ECLI:NL:RBARN:2012:BX7028
Rechtbank Arnhem
- Eerste aanleg - enkelvoudig
- Rechtspraak.nl
Ontslag van instantie wegens niet tijdige betaling griffierecht en afwijzing beroep op hardheidsclausule
In deze zaak heeft de besloten vennootschap met beperkte aansprakelijkheid Exology Holding B.V. een vordering ingesteld tegen een gedaagde zonder bekende woon- of verblijfplaats in Nederland. De procedure begon met een dagvaarding op 22 februari 2012, waarna de zaak op 6 juni 2012 voor het eerst ter terechtzitting werd uitgeroepen. Exology was verplicht om het griffierecht binnen vier weken na deze uitroeping te betalen, met een deadline die op 4 juli 2012 viel. Echter, Exology heeft deze betaling niet tijdig verricht.
De advocaat van Exology, mr. W.G.A. van Hoogstraten, heeft erkend dat de betaling te laat is gedaan en heeft een beroep gedaan op de hardheidsclausule van artikel 127a lid 3 van het Wetboek van Burgerlijke Rechtsvordering (Rv). Hij stelde dat de betaling pas verschuldigd was na het aanbrengen van een herstelexploot en dat het niet toepassen van artikel 127a lid 2 Rv zou leiden tot onbillijkheid, aangezien de gedaagde niet in de procedure was verschenen en geen bekende woon- of verblijfplaats had.
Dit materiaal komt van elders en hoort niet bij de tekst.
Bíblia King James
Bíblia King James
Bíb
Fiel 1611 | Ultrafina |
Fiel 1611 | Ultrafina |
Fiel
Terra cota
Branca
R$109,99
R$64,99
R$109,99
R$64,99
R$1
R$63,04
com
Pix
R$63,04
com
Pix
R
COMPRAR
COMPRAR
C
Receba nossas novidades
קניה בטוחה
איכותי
De rechtbank oordeelde echter dat de omstandigheden die door de advocaat zijn aangevoerd, niet voldoende waren om het bepaalde in artikel 127a lid 2 Rv buiten toepassing te laten. De rechtbank benadrukte dat het de verantwoordelijkheid van de advocaat is om tijdig te zorgen voor de betaling van griffierechten en dat hij geacht wordt op de hoogte te zijn van de relevante termijnen en de gevolgen van het niet naleven daarvan.
Aangezien Exology niet tijdig het griffierecht heeft betaald en het beroep op de hardheidsclausule is afgewezen, heeft de rechtbank de gedaagde ontslagen van instantie en Exology veroordeeld in de kosten van de procedure, die aan de zijde van de gedaagde tot op heden op nihil zijn begroot. Dit vonnis is uitgesproken door mr. R.J.B. Boonekamp op 29 augustus 2012.